Project Rastko — Internet Library of Serb Culture (Пројекат Растко — Електронска библиотека српске културе, Projekat Rastko — Elektronska biblioteka srpske kulture) is a non-profit and non-governmental publishing, cultural and educational project dedicated to Serb and Serb-related arts and humanities. It is named after Rastko Nemanjić.

==Project==
The project was established in 1997 as a part of a pan-regional Balkans Cultural Network Initiative . Its main activities are:
- electronic publishing in the fields of Serbian and Serbian-related arts and humanities
- scientific and cultural conferences and studies about Balkan cultural-civilizational integration
- bilateral and multilateral activities with other Balkan and world countries
- establishing regional centres
- technical training

The apex of the project is its electronic library with more than half a gigabyte of material, comprising electronic books and articles, photographs and comics. Although most texts are Serbian, there is a body of material in other languages, again mostly in English and Russian, but also in French, German, Spanish, and other languages.

The library contains material in both the public domain and copyrighted texts published with the authors' permissions, dating from earliest medieval Serb texts to contemporary science fiction. The site of the project also hosts several sites not directly related to the project.

Project Rastko also hosts the European version of Distributed Proofreaders, which intends to supply Project Gutenberg with public domain texts in European languages.
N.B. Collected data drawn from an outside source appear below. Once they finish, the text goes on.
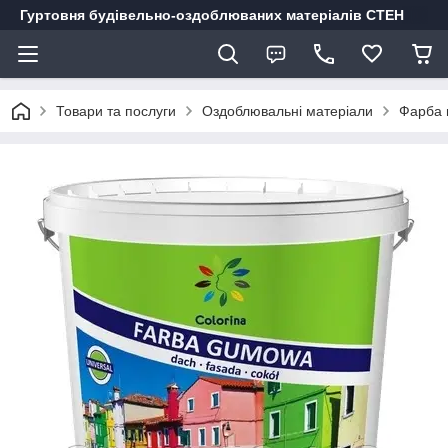
Гуртовня будівельно-оздоблюваних матеріалів СТЕН
Товари та послуги
Оздоблювальні матеріали
Фарба г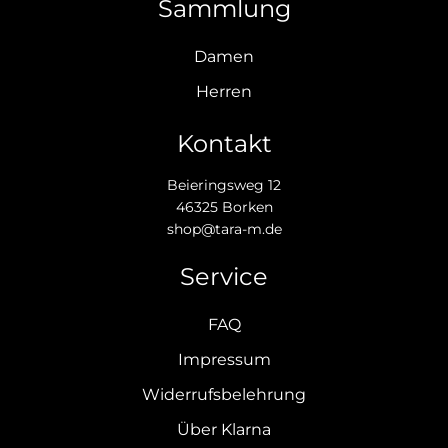
Sammlung
Damen
Herren
Kontakt
Beieringsweg 12
46325 Borken
shop@tara-m.de
Service
FAQ
Impressum
Widerrufsbelehrung
Über Klarna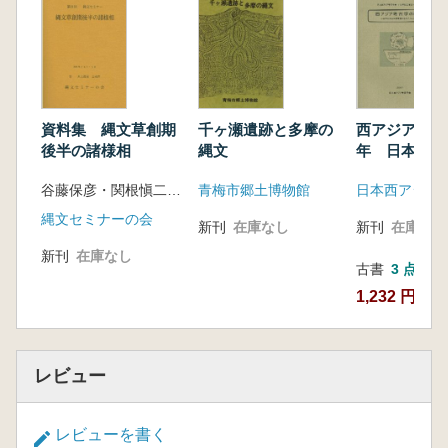
資料集 縄文草創期
千ヶ瀬遺跡と多摩の
西アジア考古
後半の諸様相
縄文
年 日本の考
査団からのア
谷藤保彦・関根愼二 編
青梅市郷土博物館
日本西アジア
チ
縄文セミナーの会
新刊
在庫なし
新刊
在庫なし
新刊
在庫なし
古書
3 点
1,232 円~
レビュー
レビューを書く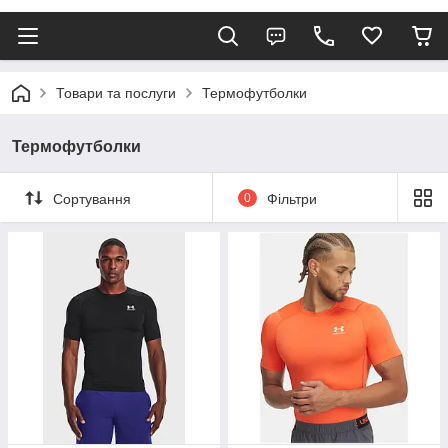
Товари та послуги
Термофутболки
Термофутболки
Сортування
0
Фільтри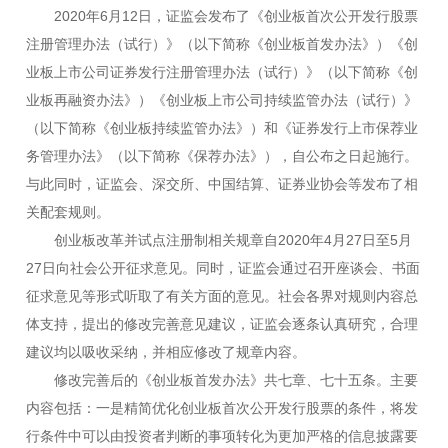
2020年6月12日，证监会发布了《创业板首次公开发行股票
注册管理办法（试行）》（以下简称《创业板首发办法》）《创
业板上市公司证券发行注册管理办法（试行）》（以下简称《创
业板再融资办法》）《创业板上市公司持续监管办法（试行）》
（以下简称《创业板持续监管办法》）和《证券发行上市保荐业
务管理办法》（以下简称《保荐办法》），自公布之日起施行。
与此同时，证监会、深交所、中国结算、证券业协会等发布了相
关配套规则。
创业板改革并试点注册制相关规章自2020年4月27日至5月
27日向社会公开征求意见。同时，证监会通过召开座谈会、书面
征求意见等形式听取了有关方面的意见。社会各界对规则内容总
体支持，提出的修改完善意见建议，证监会逐条认真研究，合理
建议均以吸收采纳，并相应修改了规章内容。
修改完善后的《创业板首发办法》共七章、七十五条。主要
内容包括：一是精简优化创业板首次公开发行股票的条件，将发
行条件中可以由投资者判断的事项转化为更加严格的信息披露要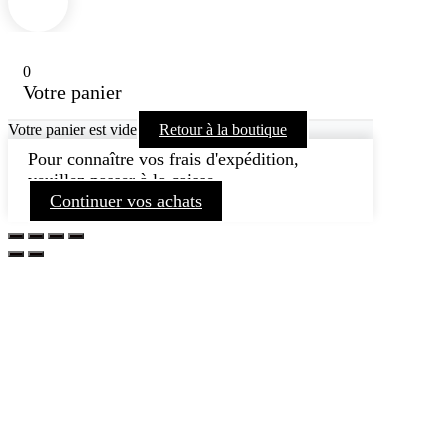
0
Votre panier
Votre panier est vide
Retour à la boutique
Pour connaître vos frais d'expédition,
veuillez passer à la caisse.
Continuer vos achats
Project Rastko is organising a coalition of European e-libraries for the purpose of collecting public domain works, aiming to eventually have a node of Distributed Proofreaders in each European country.

==Centres==
Currently (2007) the project has following regional centres:

1. Denmark (Projekt Rastko — Denmark, network of electronic libraries and achievements regarding Danish culture and Danish-Serbian cultural and historical links)
2. Republic of Macedonia (Project Rastko — Macedonia, electronic library of culture and tradition of Macedonia)
3. Russia (Project Rastko — Russia)
4. The Drina (Project Rastko — The Drina, electronic library of culture and tradition of the Drina)
5. Kashubians (Project Rastko — Kashubia, e-library of culture and tradition of Kashubians)
6. Slovenia (Project Rastko — Slovenia, e-library of Slovenian-Serbian cultural ties)
7. Gora (Project Rastko — Gora, e-library of culture and tradition of Gora and Goranies)
8. Poland (Project Rastko — Poland, library of Polish-Serbian cultural links)
9. Lusatia (Project Rastko — Lusatia, electronic library of Sorbian-Serbian cultural ties)
10. Bulgaria (Project Rastko — Bulgaria, library of Bulgarian-Serbian cultural links)
11. Albania (Project Rastko — Shkoder, library of Slavs in Albania and Albanian-Slavic cultural links)
12. Bosnian Krajina (Project Rastko — Banja Luka, electronic library of culture and tradition of the Bosnian Krajina)
13. Ukraine (Project Rastko — Kiev-Lavov, electronic library of Ukrainian-Serbian cultural links)
14. Hungary (Project Rastko — Budapest-Saint Andrew, library of culture and tradition of the Serbs in Hungary)
15. Bay of Kotor (Project Rastko — Bay of Kotor, electronic library of culture and tradition of Bocca)
16. Montenegro (Project Rastko — Cetinje, electronic library of culture and tradition of Montenegro)
17. Kosovo (Project Rastko — Kosovo and Metohija, electronic library of culture and tradition of the southern Serbian province)
18. Romania (Project Rastko — Romania, library of the culture of Serbs in Romania)
19. Italy (Rastko Project — Italy, electronic library of Serbian-Italian cultural links)

Each of them is autonomous, and develops its projects and activities through local academic, cultural, media NGOs and individuals, including strong co-operation with ethnic minorities centres. Future activities of Belgrade centre will include projects about Slovak, Jewish and Roma/Gypsy as well as for 29 other ethnocultural minorities in South-Eastern Europe.